5. Затем следуют аргументы из палеонтологии, изучающей окаменелости. Конечно, первое кажущаяся убедительным доказа­тельство следует из изучения геологических пластов, например, Великого каньона, где наблюдаются разнообразные пласты; чем ниже пласт, тем, кажется, более примитивны там остатки живых существ. Ученые датируют пласты по находящихся в них остат­кам.

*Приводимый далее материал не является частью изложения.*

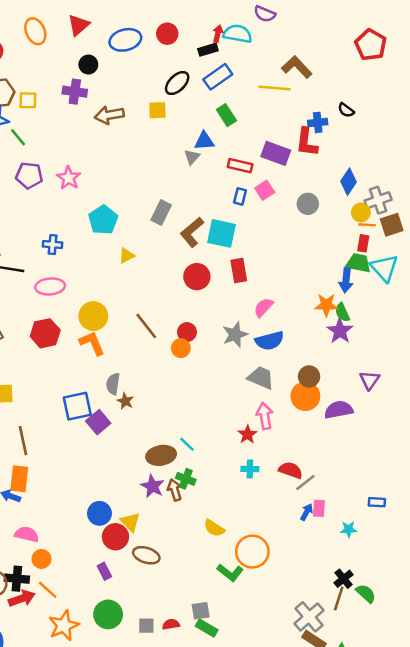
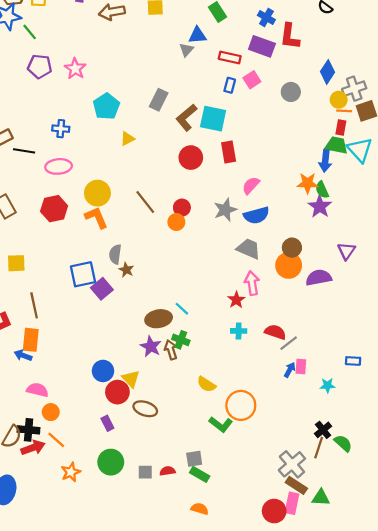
blue cross: (318, 122) -> (266, 18), moved, turned 36
orange star: (64, 626) -> (71, 472), size x0.7

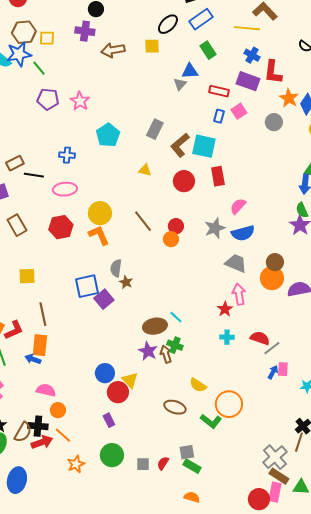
yellow triangle: (127, 139) -> (145, 170), moved, turned 40
orange star: (308, 183) -> (289, 98), moved, turned 30
brown ellipse: (145, 409) -> (175, 407), moved
red semicircle: (167, 471) -> (163, 463), turned -48

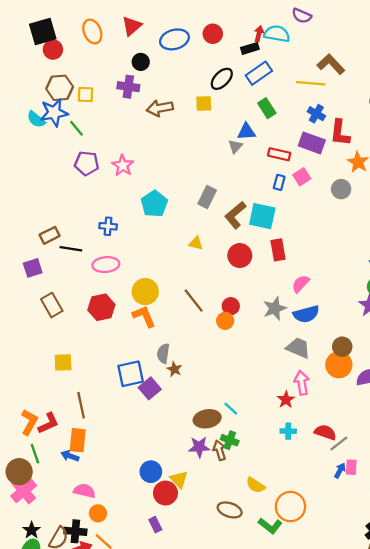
purple star: (148, 351) -> (199, 447), turned -30

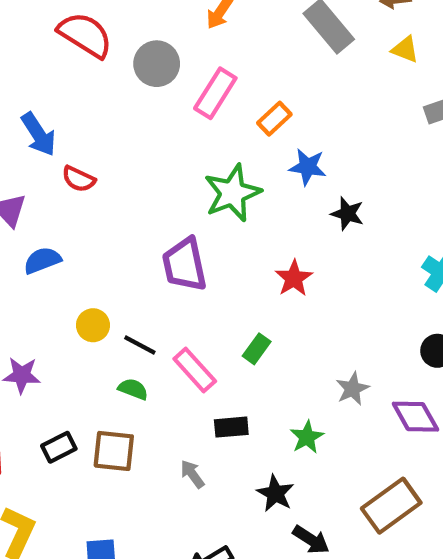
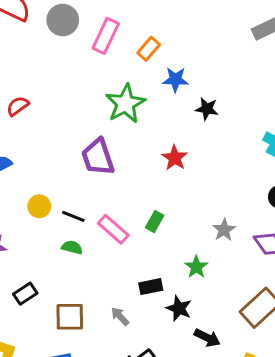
red semicircle: (79, 179) -> (18, 106), turned 125
green rectangle: (257, 349) -> (155, 222), moved
black rectangle: (231, 427) -> (151, 287), moved
brown square: (114, 451) -> (70, 317), moved
gray arrow: (192, 474) -> (120, 316), moved

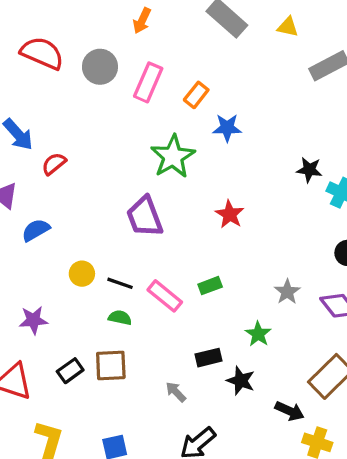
black star: (207, 109) -> (309, 170), moved
green rectangle: (155, 222) -> (210, 286), turned 42
brown square: (70, 317) -> (111, 365), moved
black arrow: (207, 338) -> (290, 411), moved

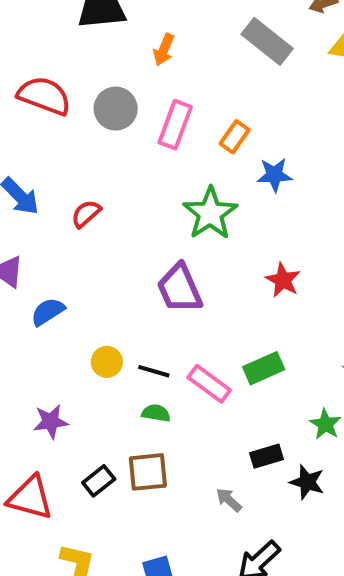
red semicircle: (54, 164) -> (86, 214), moved
green rectangle: (210, 286) -> (264, 368), size x1.4

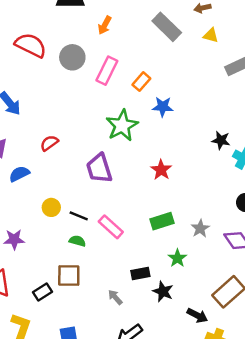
red semicircle: (86, 214) -> (49, 143), moved
green rectangle: (264, 368) -> (162, 221), moved
black rectangle: (99, 481) -> (42, 292), moved

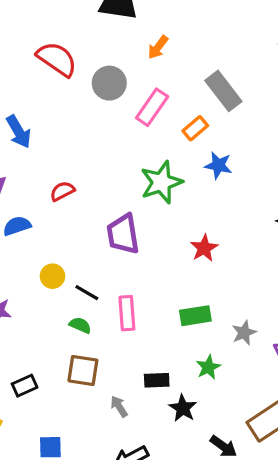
gray rectangle: (167, 27) -> (223, 91), moved
pink rectangle: (111, 227) -> (127, 313), turned 35
brown square: (69, 275) -> (83, 370), moved

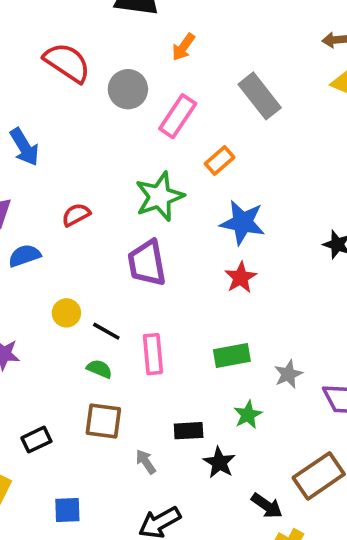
orange rectangle: (195, 128) -> (220, 161), moved
blue star: (218, 165) -> (243, 223), moved, size x1.4
green star: (161, 182) -> (159, 197), moved

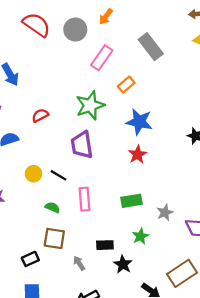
gray circle: (128, 89) -> (75, 30), moved
black line: (106, 331) -> (58, 175), moved
black rectangle: (36, 440) -> (30, 259), moved

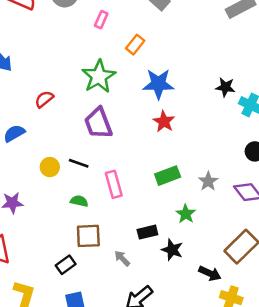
pink rectangle: (102, 58) -> (101, 20), size x0.6

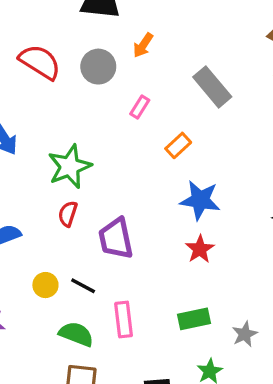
green star: (99, 76) -> (70, 167), moved
red semicircle: (44, 99) -> (68, 214), moved, turned -42
green semicircle: (79, 201) -> (76, 334), size x1.5

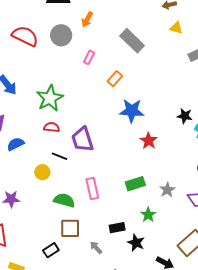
red semicircle: (68, 214) -> (52, 127), turned 84
red star: (200, 249) -> (149, 141), moved
black line: (83, 286) -> (59, 156), moved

Эти пласты были обнаружены в девятнадцатом веке, и на­чалось определение их возраста; и теперь имеется в опреде­ленном смысле разработанная система, по которой ученые оп­ределяют, какие из пластов более древние, а какие более молодые.98 Однако сама система датирования требует доказа­тельства, так как часто пласты залегают «вверх дном», и их об­разование противоречит эволюционной модели,99 поэтому ученым приходиться приспосабливать свою систему к факти­ческому свидетельству получаемых данных. Также как и Пто­лемееву систему нужно было приспосабливать к фактической реальности (для этого были выдуманы эпициклы, так как не наблюдалось регулярности в движении планет относительно земли); так и эволюционисты, обнаружив, что согласно их те­ории геологические пласты залегают «вверх дном», вынужде­ны приспосабливать свою систему к фактическим научным данным. Они определяют возраст пластов согласно найденным в них окаменелостям. Но откуда им известно, что окаменелос­ти, находящиеся в этих пластах, располагаются в правильном порядке. Им это становится известно, когда кое-где они нахо­дят окаменелости, располагающиеся в «правильном» порядке согласно эволюционной модели, тогда-то они и разрабатыва­ют свою систему. И вполне естественно, если взглянуть на та­кую систему повнимательнее, то оказывается, что она сама нуж­дается в доказательствах. Таким образом, возникает необходимость веры в то, что такая система соответствует фак­тической реальности.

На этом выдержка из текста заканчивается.